Henry Flear

Personal information
- Full name: Henry Flear
- Born: 21 January 1818 Nottingham, Nottinghamshire, England
- Died: 16 April 1852 (aged 34) Nottingham, Nottinghamshire, England
- Batting: Unknown

Domestic team information
- 1843: Nottinghamshire

Career statistics
| Competition | First-class |
| Matches | 1 |
| Runs scored | 9 |
| Batting average | – |
| 100s/50s | –/– |
| Top score | 9* |
| Balls bowled | – |
| Wickets | – |
| Bowling average | – |
| 5 wickets in innings | – |
| 10 wickets in match | – |
| Best bowling | – |
| Catches/stumpings | –/– |
- Source: Cricinfo, 18 May 2012

= Henry Flear =

English cricketer

Henry Flear (21 January 1818 – 16 April 1852) was an English cricketer. Flear's batting style is unknown. He was born at Nottingham, Nottinghamshire.
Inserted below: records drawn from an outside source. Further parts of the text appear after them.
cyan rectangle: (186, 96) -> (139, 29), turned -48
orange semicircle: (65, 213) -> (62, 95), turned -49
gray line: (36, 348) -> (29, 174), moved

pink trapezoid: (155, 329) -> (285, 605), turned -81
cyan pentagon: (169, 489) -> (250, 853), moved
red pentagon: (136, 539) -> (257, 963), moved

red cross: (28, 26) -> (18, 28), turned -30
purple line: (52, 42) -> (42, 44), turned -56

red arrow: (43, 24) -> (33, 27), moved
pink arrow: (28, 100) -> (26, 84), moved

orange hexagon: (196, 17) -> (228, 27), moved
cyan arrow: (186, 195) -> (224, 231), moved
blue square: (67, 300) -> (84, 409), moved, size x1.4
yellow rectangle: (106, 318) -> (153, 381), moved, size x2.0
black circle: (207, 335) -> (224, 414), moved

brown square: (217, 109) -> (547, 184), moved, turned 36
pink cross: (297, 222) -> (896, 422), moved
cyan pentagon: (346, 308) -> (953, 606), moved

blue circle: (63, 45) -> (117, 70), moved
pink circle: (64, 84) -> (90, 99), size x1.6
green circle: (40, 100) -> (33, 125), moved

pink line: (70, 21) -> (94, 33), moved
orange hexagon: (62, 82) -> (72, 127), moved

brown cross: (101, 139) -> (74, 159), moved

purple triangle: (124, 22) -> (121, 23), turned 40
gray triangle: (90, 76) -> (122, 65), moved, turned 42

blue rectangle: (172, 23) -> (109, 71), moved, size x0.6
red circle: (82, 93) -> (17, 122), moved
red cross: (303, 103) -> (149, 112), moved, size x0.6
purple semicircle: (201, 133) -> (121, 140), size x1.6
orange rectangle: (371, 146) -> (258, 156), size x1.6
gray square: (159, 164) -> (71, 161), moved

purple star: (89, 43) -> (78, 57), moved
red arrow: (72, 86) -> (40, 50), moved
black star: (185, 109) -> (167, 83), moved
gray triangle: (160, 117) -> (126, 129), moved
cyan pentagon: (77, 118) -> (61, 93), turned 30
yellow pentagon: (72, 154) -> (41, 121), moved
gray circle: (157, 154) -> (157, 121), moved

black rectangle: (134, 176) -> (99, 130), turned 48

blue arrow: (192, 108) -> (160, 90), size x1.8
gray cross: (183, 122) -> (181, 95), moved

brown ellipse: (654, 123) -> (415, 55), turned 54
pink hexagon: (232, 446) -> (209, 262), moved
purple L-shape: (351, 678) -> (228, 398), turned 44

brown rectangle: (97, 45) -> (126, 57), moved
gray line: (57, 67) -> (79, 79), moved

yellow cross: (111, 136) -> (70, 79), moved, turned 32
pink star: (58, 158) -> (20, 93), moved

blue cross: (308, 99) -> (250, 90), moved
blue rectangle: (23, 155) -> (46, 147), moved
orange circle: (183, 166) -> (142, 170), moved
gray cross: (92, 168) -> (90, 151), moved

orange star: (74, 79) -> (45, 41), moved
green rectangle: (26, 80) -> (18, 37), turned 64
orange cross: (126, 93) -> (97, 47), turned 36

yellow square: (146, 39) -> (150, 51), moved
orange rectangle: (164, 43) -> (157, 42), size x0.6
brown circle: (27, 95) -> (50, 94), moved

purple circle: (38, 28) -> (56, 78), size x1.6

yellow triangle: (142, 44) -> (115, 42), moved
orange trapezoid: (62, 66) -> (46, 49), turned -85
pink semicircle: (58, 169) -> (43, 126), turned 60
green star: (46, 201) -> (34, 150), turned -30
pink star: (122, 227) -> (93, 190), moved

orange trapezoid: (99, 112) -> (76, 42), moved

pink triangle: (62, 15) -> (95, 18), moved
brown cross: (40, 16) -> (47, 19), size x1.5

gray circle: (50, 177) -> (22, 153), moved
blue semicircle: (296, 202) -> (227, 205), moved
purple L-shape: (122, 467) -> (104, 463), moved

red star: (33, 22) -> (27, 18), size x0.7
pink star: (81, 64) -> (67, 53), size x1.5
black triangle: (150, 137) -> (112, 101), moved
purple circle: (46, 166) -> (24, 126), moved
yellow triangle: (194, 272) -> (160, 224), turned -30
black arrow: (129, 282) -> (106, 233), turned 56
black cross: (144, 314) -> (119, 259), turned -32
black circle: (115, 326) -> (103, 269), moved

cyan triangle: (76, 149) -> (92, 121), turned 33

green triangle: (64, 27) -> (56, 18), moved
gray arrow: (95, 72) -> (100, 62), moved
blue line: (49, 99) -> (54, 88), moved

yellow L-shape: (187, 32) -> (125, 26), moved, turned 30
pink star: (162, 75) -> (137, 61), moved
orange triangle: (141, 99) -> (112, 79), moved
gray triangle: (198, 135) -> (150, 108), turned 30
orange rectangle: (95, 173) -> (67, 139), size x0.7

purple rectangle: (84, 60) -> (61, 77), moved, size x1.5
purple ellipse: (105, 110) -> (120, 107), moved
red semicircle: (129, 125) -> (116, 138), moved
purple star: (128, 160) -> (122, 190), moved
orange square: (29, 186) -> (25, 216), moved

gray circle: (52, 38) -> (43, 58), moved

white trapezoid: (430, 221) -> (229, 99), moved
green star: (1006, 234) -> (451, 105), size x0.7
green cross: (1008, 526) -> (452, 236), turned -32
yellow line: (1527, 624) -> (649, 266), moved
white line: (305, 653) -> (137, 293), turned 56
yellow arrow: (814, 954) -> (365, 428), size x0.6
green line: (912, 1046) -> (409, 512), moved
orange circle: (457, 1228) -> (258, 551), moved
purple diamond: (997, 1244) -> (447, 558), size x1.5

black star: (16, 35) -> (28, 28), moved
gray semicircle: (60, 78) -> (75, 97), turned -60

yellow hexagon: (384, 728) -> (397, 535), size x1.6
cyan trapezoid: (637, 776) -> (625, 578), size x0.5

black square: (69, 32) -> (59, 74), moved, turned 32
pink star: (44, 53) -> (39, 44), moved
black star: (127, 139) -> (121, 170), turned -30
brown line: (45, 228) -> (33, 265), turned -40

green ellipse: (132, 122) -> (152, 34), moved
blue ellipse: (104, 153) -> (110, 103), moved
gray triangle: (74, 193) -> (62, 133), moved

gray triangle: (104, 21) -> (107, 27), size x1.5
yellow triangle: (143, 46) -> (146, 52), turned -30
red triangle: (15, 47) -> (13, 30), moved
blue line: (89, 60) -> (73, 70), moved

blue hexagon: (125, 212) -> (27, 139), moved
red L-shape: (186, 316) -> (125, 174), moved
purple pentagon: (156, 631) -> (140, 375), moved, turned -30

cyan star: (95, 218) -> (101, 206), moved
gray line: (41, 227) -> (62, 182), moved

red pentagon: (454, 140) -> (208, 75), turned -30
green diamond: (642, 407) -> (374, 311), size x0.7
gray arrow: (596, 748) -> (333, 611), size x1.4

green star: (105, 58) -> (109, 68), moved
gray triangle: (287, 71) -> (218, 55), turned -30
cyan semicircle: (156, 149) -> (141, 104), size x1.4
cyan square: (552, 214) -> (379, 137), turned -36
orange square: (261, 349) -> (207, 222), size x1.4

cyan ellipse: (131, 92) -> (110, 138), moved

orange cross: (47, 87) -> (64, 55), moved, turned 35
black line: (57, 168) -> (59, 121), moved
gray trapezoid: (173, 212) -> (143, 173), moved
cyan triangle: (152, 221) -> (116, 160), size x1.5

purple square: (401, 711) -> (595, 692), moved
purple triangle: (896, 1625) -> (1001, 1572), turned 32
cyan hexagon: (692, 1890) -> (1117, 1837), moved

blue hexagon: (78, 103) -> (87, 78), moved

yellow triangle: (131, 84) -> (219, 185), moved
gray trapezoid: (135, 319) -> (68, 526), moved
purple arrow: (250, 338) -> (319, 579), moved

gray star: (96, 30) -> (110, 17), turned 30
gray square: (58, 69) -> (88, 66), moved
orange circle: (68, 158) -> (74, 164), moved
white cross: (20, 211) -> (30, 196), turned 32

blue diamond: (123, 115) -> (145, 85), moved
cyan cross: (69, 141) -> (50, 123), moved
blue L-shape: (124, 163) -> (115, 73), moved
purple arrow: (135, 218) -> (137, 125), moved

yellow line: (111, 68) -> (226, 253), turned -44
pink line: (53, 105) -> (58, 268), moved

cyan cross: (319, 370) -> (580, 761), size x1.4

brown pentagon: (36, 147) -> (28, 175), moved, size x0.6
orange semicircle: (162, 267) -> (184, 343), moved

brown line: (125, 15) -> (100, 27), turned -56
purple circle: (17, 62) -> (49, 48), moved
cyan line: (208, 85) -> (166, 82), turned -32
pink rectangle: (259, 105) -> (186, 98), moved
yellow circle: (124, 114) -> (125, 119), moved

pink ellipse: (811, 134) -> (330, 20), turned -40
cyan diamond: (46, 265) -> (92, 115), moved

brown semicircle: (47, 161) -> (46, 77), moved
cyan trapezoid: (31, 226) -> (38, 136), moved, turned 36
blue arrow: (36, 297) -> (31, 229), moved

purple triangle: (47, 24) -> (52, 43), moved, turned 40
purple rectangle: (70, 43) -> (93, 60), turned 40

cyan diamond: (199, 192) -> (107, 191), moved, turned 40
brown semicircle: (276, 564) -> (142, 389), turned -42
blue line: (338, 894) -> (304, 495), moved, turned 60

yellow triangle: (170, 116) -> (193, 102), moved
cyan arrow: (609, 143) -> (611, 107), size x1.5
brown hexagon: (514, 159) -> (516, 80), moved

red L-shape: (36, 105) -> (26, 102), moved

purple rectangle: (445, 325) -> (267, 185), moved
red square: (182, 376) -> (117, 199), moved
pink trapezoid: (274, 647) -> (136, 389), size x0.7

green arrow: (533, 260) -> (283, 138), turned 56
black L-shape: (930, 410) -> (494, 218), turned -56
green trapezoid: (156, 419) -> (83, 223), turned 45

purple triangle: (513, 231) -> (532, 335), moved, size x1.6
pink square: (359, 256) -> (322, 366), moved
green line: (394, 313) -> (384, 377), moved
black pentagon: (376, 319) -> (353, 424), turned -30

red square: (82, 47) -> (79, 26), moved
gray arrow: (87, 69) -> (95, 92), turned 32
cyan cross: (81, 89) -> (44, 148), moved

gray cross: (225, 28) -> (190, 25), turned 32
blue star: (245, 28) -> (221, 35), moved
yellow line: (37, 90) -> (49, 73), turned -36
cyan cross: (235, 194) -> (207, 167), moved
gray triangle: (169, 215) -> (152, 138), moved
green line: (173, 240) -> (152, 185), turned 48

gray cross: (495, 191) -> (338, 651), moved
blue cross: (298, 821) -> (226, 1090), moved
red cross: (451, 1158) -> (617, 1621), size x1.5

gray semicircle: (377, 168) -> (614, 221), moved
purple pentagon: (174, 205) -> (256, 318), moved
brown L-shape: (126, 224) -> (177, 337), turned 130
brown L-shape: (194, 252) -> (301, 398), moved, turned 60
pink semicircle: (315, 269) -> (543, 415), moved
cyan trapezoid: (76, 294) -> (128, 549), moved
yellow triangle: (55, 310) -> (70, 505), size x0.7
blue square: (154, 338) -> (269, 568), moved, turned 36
Flear made a single first-class appearance for Nottinghamshire against Sussex at Trent Bridge in 1843. Batting first, Nottinghamshire made 326 all out, with Flear ending the innings not out on 9. In response, Sussex were dismissed for just 33, and were forced to follow-on, making an improved 262 all out. Despite this Sussex still lost the match, with Nottinghamshire winning by an innings and 31 runs. This was his only major appearance for the county.

He died at the town of his birth on 16 April 1852.